His target skipped in the air under the battering it received, nose turning for the ground as the hammer of his bolts smashed its engine through the wooden hull. Then he was in their midst and,
although many were trying to turn to follow his line, they were in each other’s way, and could not shoot for fear of hitting one another. All around him the other pilots were following his
suicidal lead. Franticze smashed the port wings of one Spearflight to matchwood and was needling another even before she had cut into their formation. The
Wanderer
had taken a higher line,
the lean, light flier missing with its single piercer but diving into the Wasp flock from above, bringing confusion in his wake. The
Cranefly . . .
Edmon was watching when it happened, just
a moment’s flick of his eyes left and the image of the angular Mynan vessel steering left just when a Wasp pilot made a mirror decision, the two craft striking shoulder to shoulder, wheeling
about each other like dance partners, wings stilled and broken, then dropping, still spinning, from the air.

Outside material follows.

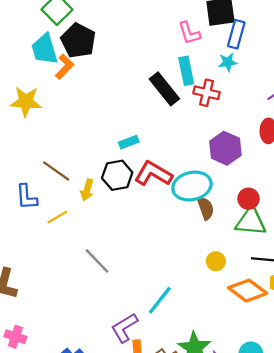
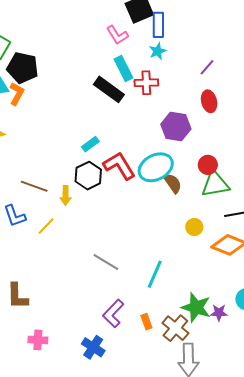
red L-shape: (153, 174) -> (119, 166), turned 44
gray line: (97, 261) -> (106, 262), moved
purple L-shape: (124, 328) -> (113, 314), moved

Then he had more to worry about, clearing the Wasp pack and forcing the
Pacemark
into a complaining turn that was tighter than anything it had tried before, feeling every joint and bolt
of its protest. Piercer shot sleeted past him like foul weather, a handful of impacts shunting him sideways in the air and nearly losing him control over the machine entirely. He let his rotaries
blaze away, scything back through the air that the Wasps had taken, impossible to take aim at this speed, but he saw at least one Spearflight clipped by his shot, rattled, if not brought down.

Franticze’s
Tserinet
leapt up past him, absurdly close. There were Wasps on her tail, but her squat and ugly-looking flier moved through the air like a hunting insect, as though the
woman’s sheer murderous passion could override aerodynamics. He saw another Spearflight take the full brunt of her rotaries from below, knocked from the sky just soon enough for Franticze to
skip through the space it had been occupying.

He flashed the code for
Retreat!
, without knowing who might be able to see it. He had spotted Spearflights breaking off from the pack, and there could only be one destination for
them.

The
Sweet Fire
would be out past the western wall already, and a cargo fixed-wing could give a combat orthopter a run for its money on the straight, but there were already Imperial fliers
harrying its escape, not an organized assault but – just as Edmon’s sally had been – a pack of individual pilots who had spotted the opportunity. Edmon sent the
Pacemark
back after them, not even knowing if he could catch up.

Had the
Sweet Fire
’s pilot taken a straight line then he and his pursuers would be out of Edmon’s reach, but the man was unused to other pilots trying to kill him, and was
twisting left and right to try and evade pursuit, giving the Spearflights the chance to outstrip him and come at him from the front and both sides.

Edmon had no idea how many Spearflights were in his own personal retinue, or whether any of his fellows had broken off with him. The Mynan pilots who had gone with the
Sweet Fire
were
taking the enemy away in ones and twos, duelling savagely in the air, with no quarter given, airman against airman to the death.